The posters in the Troxy lavatory proclaim this three day series of gigs under the banner "Campfire Trails", will feature "the finest indie/rock and Americana". In the past ten years or so, notions of folk music have been overtaken on one hand by a certain pigeon toed and knitwear worthiness that extends from Alasdair Roberts finger-in-ear preciousness on one hand to the mass-market whimsy of Mumfords & Sons on the other. This has happened in tandem with a transatlantic invasion of artists whose grating songcraft and pastoral lyricism has an earthiness so contrived you could grow patio tomatoes in it. To my mind, folk should not be about wheedling songs pretending you’re a hungry ploughman suffering under the Corn Laws, but a music of libidinous humour, of memorable melody, and the product of hard graft. For the folk musician of the past, making music was about perseverance because you’d have to move to the next town or village for your next meal or bed. So it is with Wild Beasts.

Tonight is the final live outing since the release of their wonderful second album Two Dancers , a record that, as I explored in the Quietus’ review, deals with masculinity with an eloquence that their peers stumble and fumble around, and never reach. At the same time they fulfill Franz Ferdinands (failed) and stated aim "to make music for girls to dance to". Over the past couple of years, Wild Beasts have trudged the length and breadth of the land in order to bring this to as many people as they can. At early gigs and festival appearances, people would stand dumbfounded and perplexed by the vocal leaps and bounds. Yet none of this has seemed to bother the group, who have plugged on with an uncomplaining doggedness that few others can muster. This is not an age for whingers and, as Hayden Thorpe cheerily announces from the stage tonight, they’ve just this weekend off before the writing begins on their third album, due early next year.
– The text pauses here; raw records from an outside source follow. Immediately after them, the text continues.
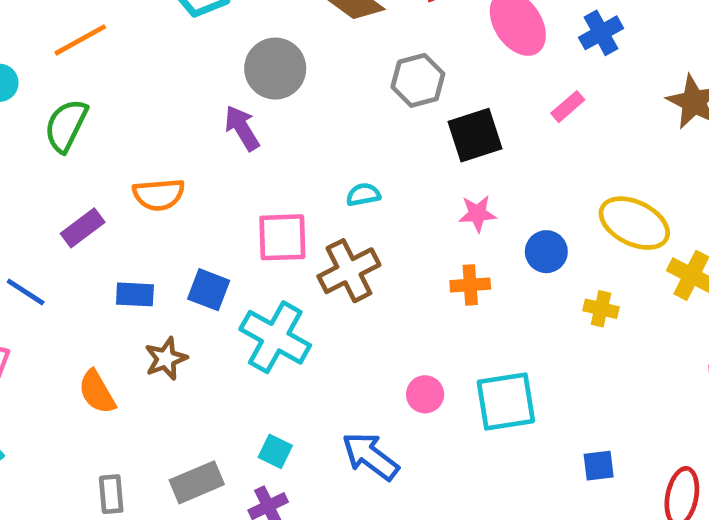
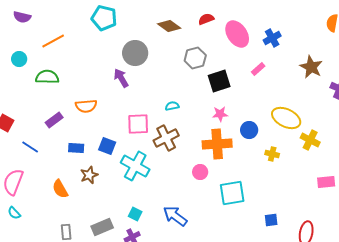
green semicircle: (66, 126) -> (47, 77), turned 65
orange cross: (470, 285) -> (217, 144), size x1.8
pink circle: (425, 394) -> (200, 172), moved

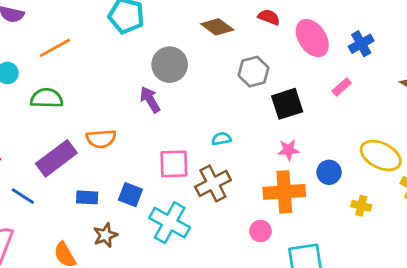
red semicircle: (206, 19) -> (269, 17), turned 42
purple rectangle: (54, 120) -> (56, 158), size x1.6

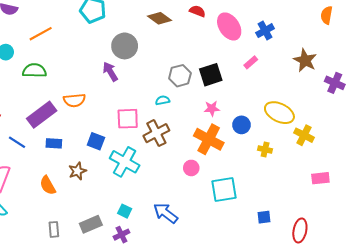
gray hexagon: (254, 72) -> (180, 76), moved
orange cross: (284, 192) -> (209, 139), turned 32
blue rectangle: (87, 197) -> (54, 143), moved

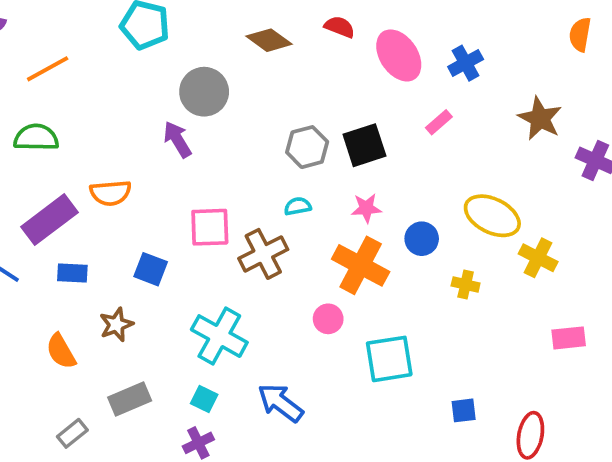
cyan semicircle: (163, 100) -> (298, 206), moved
cyan cross: (125, 162) -> (219, 336), moved
gray rectangle: (91, 224) -> (130, 399), moved
gray rectangle: (54, 229) -> (72, 433), turned 56

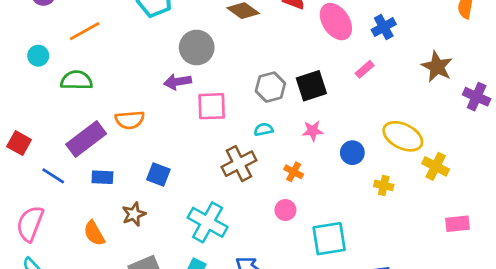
purple arrow: (177, 139) -> (178, 82), turned -68
pink square: (210, 227) -> (212, 106), moved
orange cross: (361, 265) -> (294, 172), moved, size x0.5

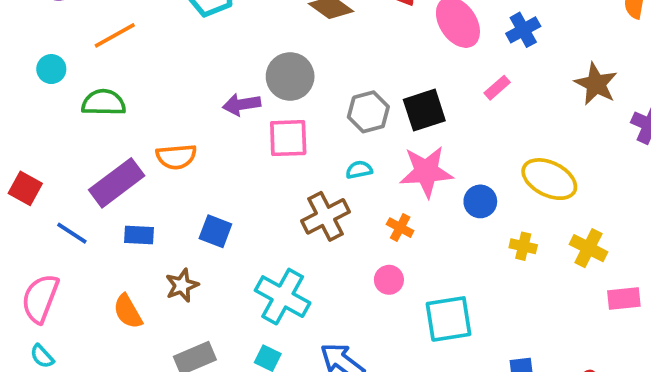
gray circle: (197, 48) -> (290, 76), moved
pink star: (313, 131) -> (426, 172), size x1.8
yellow cross: (436, 166) -> (588, 248), moved

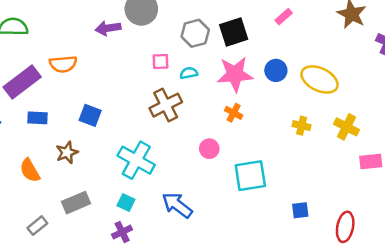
pink square: (288, 138) -> (161, 61), moved, size x0.6
blue circle: (480, 201) -> (276, 70), moved
orange cross: (400, 228) -> (234, 113), moved

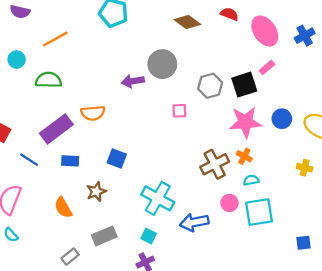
pink rectangle: (284, 17) -> (267, 67), moved
cyan semicircle: (189, 73) -> (251, 180), moved
brown cross: (166, 105) -> (215, 164), moved
pink circle: (209, 149) -> (229, 203), moved
blue arrow: (177, 205) -> (194, 222), moved, turned -48

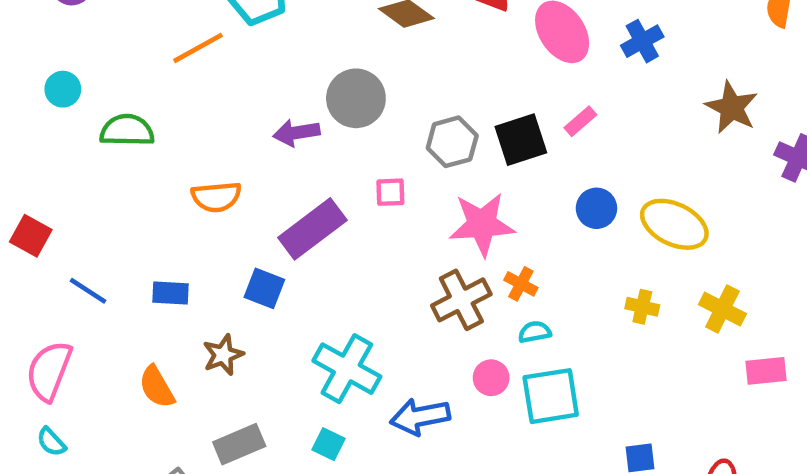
orange line: (55, 39) -> (198, 48), moved
pink rectangle: (267, 67) -> (580, 121), moved
pink star: (245, 122) -> (482, 224), moved
purple rectangle: (56, 129) -> (312, 229), moved

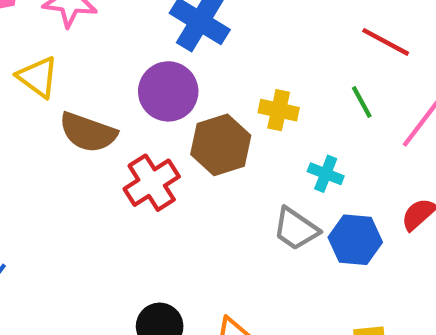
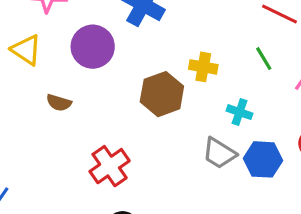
purple circle: (168, 91) -> (93, 47), moved
brown semicircle: (88, 132) -> (59, 103), moved, size x0.6
red cross: (152, 183) -> (110, 166), moved

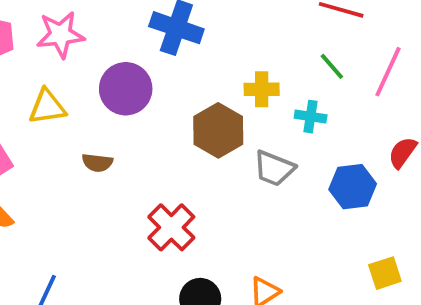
yellow triangle: (26, 50) -> (47, 107), turned -32
cyan cross: (240, 112) -> (311, 117), moved
gray trapezoid: (219, 153) -> (274, 168), moved

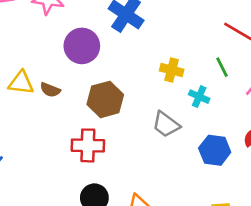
yellow triangle: (47, 107) -> (21, 83), moved
brown hexagon: (218, 130) -> (105, 99), moved
red cross: (171, 227) -> (88, 145), turned 32

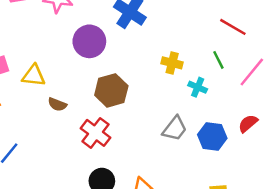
brown semicircle: (50, 90) -> (57, 104), moved
gray trapezoid: (166, 124) -> (175, 129), moved, turned -88
red cross: (88, 145) -> (95, 133), turned 36

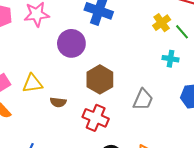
yellow cross: (172, 63) -> (162, 23), moved, turned -36
gray trapezoid: (175, 129) -> (143, 99), moved

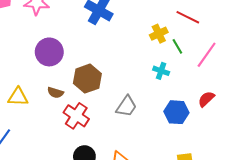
purple circle: (71, 43) -> (49, 52), moved
yellow triangle: (33, 83) -> (18, 97), moved
brown semicircle: (58, 102) -> (55, 93), moved

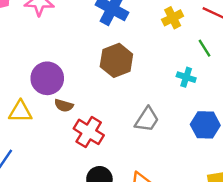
yellow cross: (159, 34) -> (173, 18), moved
purple circle: (49, 52) -> (47, 78), moved
brown hexagon: (87, 79) -> (116, 60), moved

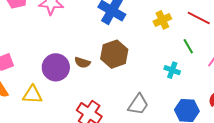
brown semicircle: (64, 106) -> (82, 63), moved

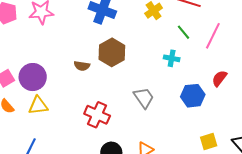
purple circle: (56, 67) -> (33, 77), moved
gray trapezoid: (138, 104) -> (144, 98), turned -60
This aptitude for graft means that Wild Beasts play out of their skins – no matter if the night is contrived, the sound awful, and the crowd suffering from heinously overpriced ale. Their performance at Green Man back in August was the culmination of all their efforts, a rapturous reception in a tent packed with a few thousand doing their best against the wet worst an Welsh valley in August could throw at them. Tonight’s crowd seem more about a blunt enthusiasm, which actually suits the band to a tee. You get the impression that Wild Beasts aren’t terribly fussed about what everyone thinks of them. One of the many troubles with nufolk has been the air of hushed reverence that surrounds it, a demand that everyone sticks a cork up their arse and down their throats for fear that a sound should be uttered during precious as these dredged up songs. Wild Beasts, while saying goodbye to old songs in time to write the new, simply warn us that this is the case, take a swig, and get on with it. Therefore it’s apt that the crowd are coarse too, talking loudly until a favoured ditty is greeted with out-of-time clapping and a tuneless interpretation of Thorpe’s falsetto or Tom Fleming’s deeper tone. It’s all too easy to be annoyed at the bletherer and the barger at the gig these days, but there’s a certain honesty and rambunctious inclusivity to tonight’s crowd that feels deeply welcome.

Wild beasts are not a band who lend themselves to the snobbish and the precious. They are not for the niche, and Two Dancers has, rightly, been allowed to take flight, its songs taking their own rough life and becoming ours. To crudely paraphrase in the true spirit of folk, we’re just brutes, in cahoots with these four handsome, eloquent Cumbrians, and in six months or so, no doubt we’ll be hooting and howling to their merrie tune once more.